Au spectateur de s'en inventer une.

A propos de Choses qui me rattachent aux êtres de Boris Lehman

Ce film de Boris Lehman est des plus simples : il pratique l’énumération d’une série d’objets (de choses) présentés devant la caméra en plans fixes frontaux et successifs par quelqu’un qui les nomme à chaque fois et les désigne de la main ou s’en empare pour les montrer. Une opération d’identification, de nomination : voici un objet, voici comment il s’appelle. « Vertige de la liste »:

« Ballon », « masque », sac », « train », « éventail », « ardoise », « foulard », « béret », « casquette », « échelle », « tasse », « fauteuil », « table », « coussin », « canapé », « fleurs », « arbre », « thermomètre »,  « mazagran », « pomme », « pipe », « scie », « valise », « agenda », « tableau », « bureau », « boule de neige », « clap », « cinéma », « cadeaux », « masque de chevalier », « balles », « montre », « crayon », « dessin », « psyché », « boîte à couture », « sac », « loupe », « L’Age d’or », « clochettes de vaches », « double-mètre », vache », « portrait », « cartes », « dessin », « lettre confidentiel », « lettre », « marmotte», « parapluie », « un autre », « une troisième », « cadeau », « moustiquaire », « masque », « plante », « plaque ».
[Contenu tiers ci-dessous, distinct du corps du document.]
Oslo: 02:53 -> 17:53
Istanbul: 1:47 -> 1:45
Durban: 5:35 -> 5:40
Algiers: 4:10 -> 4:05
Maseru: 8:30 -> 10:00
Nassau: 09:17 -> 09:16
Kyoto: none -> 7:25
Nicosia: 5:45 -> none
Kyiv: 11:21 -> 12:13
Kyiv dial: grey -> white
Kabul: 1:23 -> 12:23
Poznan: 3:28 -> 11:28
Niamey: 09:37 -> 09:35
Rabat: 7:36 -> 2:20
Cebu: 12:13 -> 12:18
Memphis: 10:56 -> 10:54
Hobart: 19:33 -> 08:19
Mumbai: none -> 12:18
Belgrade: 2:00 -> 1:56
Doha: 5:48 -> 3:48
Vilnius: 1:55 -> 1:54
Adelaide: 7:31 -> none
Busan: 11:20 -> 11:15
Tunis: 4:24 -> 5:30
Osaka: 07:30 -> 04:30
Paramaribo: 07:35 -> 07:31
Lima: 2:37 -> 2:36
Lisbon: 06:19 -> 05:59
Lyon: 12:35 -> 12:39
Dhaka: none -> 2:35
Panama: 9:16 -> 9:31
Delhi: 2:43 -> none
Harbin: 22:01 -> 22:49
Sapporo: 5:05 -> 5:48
Mais dire d’un objet « comment il s’appelle » n’est pas dire, « voilà ce qu’il est » – ceci est un arbre (inusable exemple saussurien) –, ou n’est pas – ceci n’est pas une pipe (répartie magrittienne au premier). A chaque objet présenté le présentateur qui le montre à la caméra dit son nom (« ballon »), mais il ne dit pas « un ballon », « une loupe » mais « le ballon », « la loupe » et il ajoute « d’Isabelle », « d’Adrienne ». On est donc loin de l’universalité du mot du dictionnaire (sans article : « ballon. [ballon] n.m.») ou de la généralité de l’abécédaire ou du livre de lecture (avec un article indéfini : « un ballon » ou même défini mais sans attache : « le ballon », ou attaché à un personnage de convention : « le ballon de Pierre ») : il s’agit de ce ballon-là, celui d’Isabelle, de la loupe d’Adrienne, du sac de Lucia.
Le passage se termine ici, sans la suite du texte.